Instructions for the task | Take the records below and write them out again exactly.

Records from a collection
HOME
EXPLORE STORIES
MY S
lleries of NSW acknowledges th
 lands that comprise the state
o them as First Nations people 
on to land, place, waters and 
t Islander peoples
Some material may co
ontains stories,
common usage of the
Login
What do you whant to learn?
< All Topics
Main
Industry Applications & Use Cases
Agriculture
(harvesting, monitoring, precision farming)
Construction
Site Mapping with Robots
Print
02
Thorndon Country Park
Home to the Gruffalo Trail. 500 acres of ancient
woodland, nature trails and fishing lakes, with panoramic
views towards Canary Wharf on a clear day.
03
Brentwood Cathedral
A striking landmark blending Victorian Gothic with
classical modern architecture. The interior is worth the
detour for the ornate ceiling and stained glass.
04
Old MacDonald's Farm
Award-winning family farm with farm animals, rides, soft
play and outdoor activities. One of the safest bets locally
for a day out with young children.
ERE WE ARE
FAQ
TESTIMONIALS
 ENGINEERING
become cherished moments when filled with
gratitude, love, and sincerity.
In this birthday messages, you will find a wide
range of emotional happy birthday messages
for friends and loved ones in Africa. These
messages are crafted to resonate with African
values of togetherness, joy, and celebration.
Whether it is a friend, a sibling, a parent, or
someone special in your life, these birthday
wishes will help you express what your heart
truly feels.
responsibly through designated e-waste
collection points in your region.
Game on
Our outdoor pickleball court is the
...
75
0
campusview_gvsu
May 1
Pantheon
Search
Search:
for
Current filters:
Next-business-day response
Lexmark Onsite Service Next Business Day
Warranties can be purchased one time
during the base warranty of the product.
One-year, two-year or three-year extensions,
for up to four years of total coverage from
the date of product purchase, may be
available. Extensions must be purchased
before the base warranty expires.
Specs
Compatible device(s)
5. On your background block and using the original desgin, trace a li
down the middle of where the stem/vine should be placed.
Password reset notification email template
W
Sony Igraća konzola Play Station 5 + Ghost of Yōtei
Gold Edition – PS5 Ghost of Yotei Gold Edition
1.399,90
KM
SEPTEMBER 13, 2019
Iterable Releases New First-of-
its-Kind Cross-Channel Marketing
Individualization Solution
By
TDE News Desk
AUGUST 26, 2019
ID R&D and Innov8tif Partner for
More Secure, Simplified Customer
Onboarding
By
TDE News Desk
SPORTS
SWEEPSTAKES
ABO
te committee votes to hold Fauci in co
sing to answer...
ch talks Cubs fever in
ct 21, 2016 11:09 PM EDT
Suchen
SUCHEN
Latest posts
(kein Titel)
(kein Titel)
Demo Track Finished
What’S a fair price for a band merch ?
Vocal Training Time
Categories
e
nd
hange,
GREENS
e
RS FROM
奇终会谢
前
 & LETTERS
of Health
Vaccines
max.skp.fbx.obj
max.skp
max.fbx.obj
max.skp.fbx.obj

Exercise solution |
HOME
EXPLORE STORIES
MY S
lleries of NSW acknowledges th
 lands that comprise the state
o them as First Nations people 
on to land, place, waters and 
t Islander peoples
Some material may co
ontains stories,
common usage of the
Login
What do you whant to learn?
< All Topics
Main
Industry Applications & Use Cases
Agriculture
(harvesting, monitoring, precision farming)
Construction
Site Mapping with Robots
Print
02
Thorndon Country Park
Home to the Gruffalo Trail. 500 acres of ancient
woodland, nature trails and fishing lakes, with panoramic
views towards Canary Wharf on a clear day.
03
Brentwood Cathedral
A striking landmark blending Victorian Gothic with
classical modern architecture. The interior is worth the
detour for the ornate ceiling and stained glass.
04
Old MacDonald's Farm
Award-winning family farm with farm animals, rides, soft
play and outdoor activities. One of the safest bets locally
for a day out with young children.
ERE WE ARE
FAQ
TESTIMONIALS
 ENGINEERING
become cherished moments when filled with
gratitude, love, and sincerity.
In this birthday messages, you will find a wide
range of emotional happy birthday messages
for friends and loved ones in Africa. These
messages are crafted to resonate with African
values of togetherness, joy, and celebration.
Whether it is a friend, a sibling, a parent, or
someone special in your life, these birthday
wishes will help you express what your heart
truly feels.
responsibly through designated e-waste
collection points in your region.
Game on
Our outdoor pickleball court is the
...
75
0
campusview_gvsu
May 1
Pantheon
Search
Search:
for
Current filters:
Next-business-day response
Lexmark Onsite Service Next Business Day
Warranties can be purchased one time
during the base warranty of the product.
One-year, two-year or three-year extensions,
for up to four years of total coverage from
the date of product purchase, may be
available. Extensions must be purchased
before the base warranty expires.
Specs
Compatible device(s)
5. On your background block and using the original desgin, trace a li
down the middle of where the stem/vine should be placed.
Password reset notification email template
W
Sony Igraća konzola Play Station 5 + Ghost of Yōtei
Gold Edition – PS5 Ghost of Yotei Gold Edition
1.399,90
KM
SEPTEMBER 13, 2019
Iterable Releases New First-of-
its-Kind Cross-Channel Marketing
Individualization Solution
By
TDE News Desk
AUGUST 26, 2019
ID R&D and Innov8tif Partner for
More Secure, Simplified Customer
Onboarding
By
TDE News Desk
SPORTS
SWEEPSTAKES
ABO
te committee votes to hold Fauci in co
sing to answer...
ch talks Cubs fever in
ct 21, 2016 11:09 PM EDT
Suchen
SUCHEN
Latest posts
(kein Titel)
(kein Titel)
Demo Track Finished
What’S a fair price for a band merch ?
Vocal Training Time
Categories
e
nd
hange,
GREENS
e
RS FROM
奇终会谢
前
 & LETTERS
of Health
Vaccines
max.skp.fbx.obj
max.skp
max.fbx.obj
max.skp.fbx.obj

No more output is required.